I thought that the Government had accepted that. Indeed, I think they have done so formally on two occasions. First, we had the Prime Minister’s Florence speech, which addressed the matter. Talking about the discussions she had had with Europe about Northern Ireland, she said that

“we have both stated explicitly that we will not accept any physical infrastructure at the border.”

That was solemnly agreed. It was the agreed Cabinet policy. The Foreign Secretary made a strange speech before the Florence speech and a statement shortly afterwards that gave the impression that he was trying to undermine the speech, but I am sure he was not. That statement is already agreed Government policy.

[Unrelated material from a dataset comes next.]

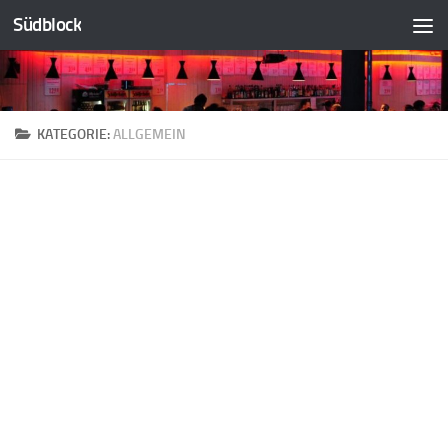
Südblock
Zum Inhalt springen
KATEGORIE:
ALLGEMEIN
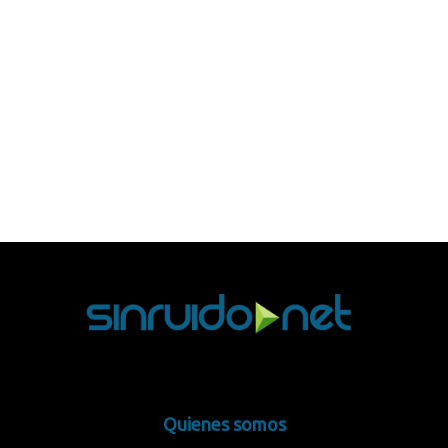
Quienes somos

Secondly, we finally managed to make progress by finishing the withdrawal agreement, and we published the texts of what had been agreed. As people have said, there are all these other possible solutions involving using congestion charge cameras and things to avoid issues at the border, but I do not think that they will get very far. We have already committed ourselves to the following:

“In the absence of agreed solutions, the United Kingdom will maintain full alignment with those rules of the Internal Market and the Customs Union which, now or in the future, support North-South cooperation”,

which I think means pretty well full regulatory convergence. As someone has already said, the chief constable of Ulster has said that we cannot have infrastructure at a new hard border. It would outrage nationalist and republican opinion across the whole island and take us right back to all the problems we had. Symbolism is huge in the politics of Ireland and always has been, and it would be grossly irresponsible to put a hard border in the middle of the island of Ireland again. We have never been on such good terms with the Government of the Republic of Ireland since the Republic was founded.

If we have those arrangements at the Irish border, the same arrangements will of course apply to Holyhead and to Dover. That is what I want to see. We want no new barriers and no customs processes. We want the necessary level of regulatory convergence. Obviously, the easy way to do that is to stay in the customs union and stay in the single market. If not, we will need what I think the Prime Minister described as a “customs procedure”, which will be something that looks remarkably like the single market and the customs union.

The customs union is what today’s business is about, and it would do terrible damage to this country if, for strange ideological reasons in the confused aftermath of a misguided referendum, we were to take such a foolish step as not to replicate the customs union in any future arrangements.